Monday, June 06, 2011

New Year: 1 Kings 1-2 for Apr 6

1 Kings 1-2, especially chapter 2, are not exactly eulogistic of David, nor are they exalted in their praise of Solomon as they introduce him. Note the absence of interpretive comment of any kind that the Lord commended the incidents of chapter 2, describing Adonijah, Joab, and Shimei's end at the command of Solomon. Perhaps there is a faint echo of the prediction of 1 Sam 8:18 on earthly kingships instead of the heavenly one.

These chapters are a comment on the perils of power and consolidation of power by the use of pretext. They are morally messy! Are the pretexts for Solomon's actions here concocted? In 2:22, Solomon describes a motive for Bathsheba's request that is disproportionate. 2:13 hints that Adonijah has peace on his mind, but the narrative doesn't necessarily endorse this. But immediately following this, the story of the treatment of Abiathar shows that Solomon's thinking was not pure pragmatism: "you are a man of death, but I will not put you to death at this time, because you carried the ark of the Lord GOD before my father David, and because you were afflicted in everything with which my father was afflicted." What an amazing comment!
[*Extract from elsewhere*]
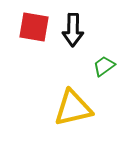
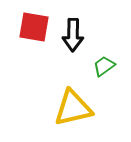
black arrow: moved 5 px down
Similar ambiguities exist for Joab's life and death, and Shimei's life and death. It is instructive to compare the one-sentence comment of 1 Kings 2:46b with 2 Samuel 5:10-12, although as a single explanation, it needs to be supplemented by all the actions prior to David's ascension and consolidation as king in 2 Samuel 3-5.

Saturday, June 04, 2011

New Year: 2 Sam 22-24 for Apr 5

Some of the great highlights of Old Testament religion occur in 2 Samuel 22:8-20 and 23:1-7.

In 22:8-20 the poetic and even hyperbolic language must not be set aside. We are used to the more conventional language of 22:1-7, but the verses 8-20 go beyond that! Religion in the West, where influenced by Schleiermacher, was reduced to a description of what we feel about God. In contrast, Old Testament religion teaches -- from "page 1" -- that God is the active Initiator. Not only that, but He is the Intervener in the affairs -- of whom? Of whom He chooses to, of course. That is the point of 2 Sam 22:8-20. It is an intervention of the highest kind.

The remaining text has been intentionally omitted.